To dalsza komunikacja została tak poprowadzona, że na tapecie był tylko słoń. Na początku i od początku chodziło o butelkę ketchupu Heinz w absurdalnym, onirycznym kontekście. Użytkownicy poszli tropem pogody, skądinąd dziejącej się dynamicznie na naszych oczach – i kolejne obrazki przedstawiały butelkę ketchupu w pięknej aurze z towarzystwem tęczy. Bohaterem nie był słoń (rzeczywiście, balast dla marki), bohaterem (pozytywnym i inteligentnym) była butelka ketchupu, która komentowała rzeczywistość – w tym momencie kapryśną i skarykaturyzowaną pogodę. Pozostało to jednak jakby niezauważone. Heinz dowiedział się, że użytkownicy są gotowi na taki rodzaj komunikacji i chcą takiego absurdalnego kontentu. Marka wolała jednak pozostać w ramach bezpiecznego wymiaru komunikacji łagodnej i sympatycznej, i – mówiąc szczerze – dobrze jej to wychodzi. Mogła jednak zgarnąć znacznie więcej. To chyba jednak ta nasza niechęć do grania o milion i zachowawcze radowanie się gwarantowaną kasą. W tej sytuacji prawdopodobieństwo tego, że się wszystko straci było bliskie zera. Szansę na wygraną spore. Niemniej Heinz miał prawo do zagrania kolejnej „dziewczyny z sąsiedztwa”, z prawa skorzystał.

W innym duchu zachował się Axe. Znów żadnego kryzysu nie było, był nieprzychylny i dość prymitywny komentarz anonimowego fana. Axe mógł nie reagować w ogóle, mógł – korzystając z powszechnej, grzecznościowej maniery – uroczystym tonem napisać coś w stylu „zapraszamy, polecamy, dziękujemy za opinię, szkoda, miło, pozdrawiamy itp.”, zamiast tego zachował się niekonwencjonalnie – spacyfikował (średnim, ale jednak) humorem pana, który rzucił kamieniem. Oczywiście, branża jest podzielona, czy było to tip top, jednak reakcja fanów Axe, a także ich nagły przyrost, jak i charakter samego produktu, do którego taka konwencja, włącznie z językiem pasuje – mówią same za siebie gdzie branżowe tip top ma przeciętny odbiorca komunikacji Axe.

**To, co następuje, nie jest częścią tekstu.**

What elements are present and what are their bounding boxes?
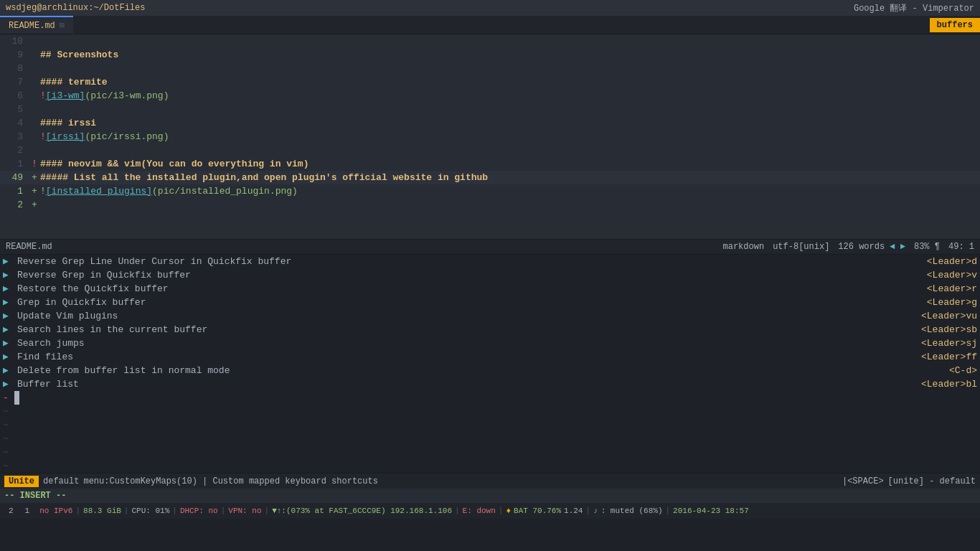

Problemem z reakcją na problemy na fan page’u, czyli zgrzyty w komunikacji, jest fikcyjność sprecyzowanego charakteru samej komunikacji. Dopóki większość marek będzie celowała w średniej Gaussa, mainstreamowej poprawności, która nikogo nie razi, ale niczego nie wnosi, reakcja na zgrzyt będzie celowała w sztampowym głaskaniu „Moich drogich” i „Naszych Kochanych”. Jeśli osobowość jest jasna, jeśli marka potrafi związać się z jasno określonymi cechami charakteru, wykraczającymi poza przymiotniki: „miła”, „fajna”, „angażująca”, „ciekawa”, które niczego de facto nie tłumaczą, to i język, i rodzaj kontentu, i sposób jego dystrybucji, i reakcja na zgrzyty przestaną być tak problematyczne, nijakie, nieadekwatne i wiecznie defensywne. Co więcej, jeśli poprzez umiejętne prowadzenie i rozwijanie tego charakteru, konsekwentną manifestację jego cech, przeciętny użytkownik będzie w stanie współodczuwać wartości, do których te cechy nawiązują i się z nimi utożsamiać, to i sposób reakcji marki na zgrzyty w duchu nawiązującym do jej „jakości”, czyli bycia jakąś – jako spójny i chciany – spotka się z przychylną reakcją użytkownika i potwierdzeniem: „o tak, właśnie za to ją lubię”.